Early trauma can lead to a child experiencing major difficulties in forming healthy attachment and developmental connections (see Mapping the Mind by Rita Carter). Described below are some of the behaviours of children who hurt, which can result from early traumatic experiences.


The most common characteristics of disturbed attachments are now relatively well recognised. Less familiar may be an understanding of the effect of dissociative processes on a child’s expectations, thinking and behaviour. Interruptions to the laying down of healthy connections in the developing brain and nervous system may mean a child doesn’t make the ‘right’ associations. For example, if the infant’s caregiver does not respond to her hungry cries on a regular basis, she may never associate the feelings in her empty belly with the comfort of warm milk and a tender cuddle. The links between the nerve cells in her growing brain and nervous system will not be used enough to establish the ‘right’ connections. Her sensations of hunger can remain dissociated from her consciously knowing what she is feeling and taking the ‘right’ action – eating may not seem the ‘obvious solution’ to the child.


The young child’s most fundamental and effective defence against overwhelming distress is to separate off the unbearable experiences from normal consciousness.
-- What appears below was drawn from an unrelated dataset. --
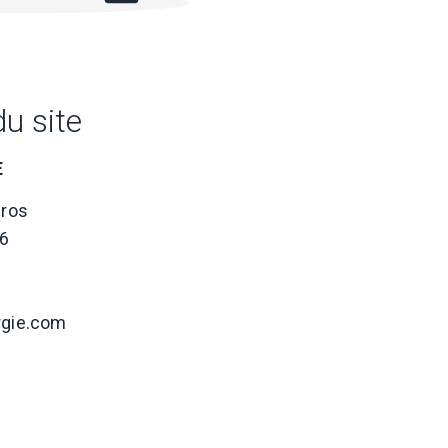
u site
E
uros
6
rgie.com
This has been described as ‘gating off’, which is where the parts of the brain responsible for logical function and emotional responses stop communicating with each other, to protect the ‘organism of the self’. As a result of these memories often not being stored together, the emotions, body sensations, thoughts and behavioural responses, which accompanied the traumatic experience are therefore not ‘joined up’ (integrated). This is why it is often difficult for the child to make sense of such experiences and for a sustainable solution to be found.




A traumatised child is seldom a ‘joined-up’ character, free of complexity. Behaviours you may see in the home will almost certainly alter dramatically in situations outside the immediately family. It is also common for parents of ‘children who hurt’ to report confusing or changeable patterns of behaviour within the home. For example, your child may be very rejecting of you at one moment and then show great neediness for you moments later. This lack of consistency and connection in your child’s thoughts, feelings and behaviours is common and understandable in terms of their ‘traumatic inheritance’ – when their world really was unpredictable and their lives disconnected. This is why working with children who have been damaged in this way takes time, consistency and requires a multi-factorial response (see: Story of Health). For the child to be ‘reborn’ he/she needs to experience a love and care that can first calm and then dissolve the ferocity of the traumatic storm he/she has experienced. Patience, consistency and unwavering faith and love will heal children who hurt.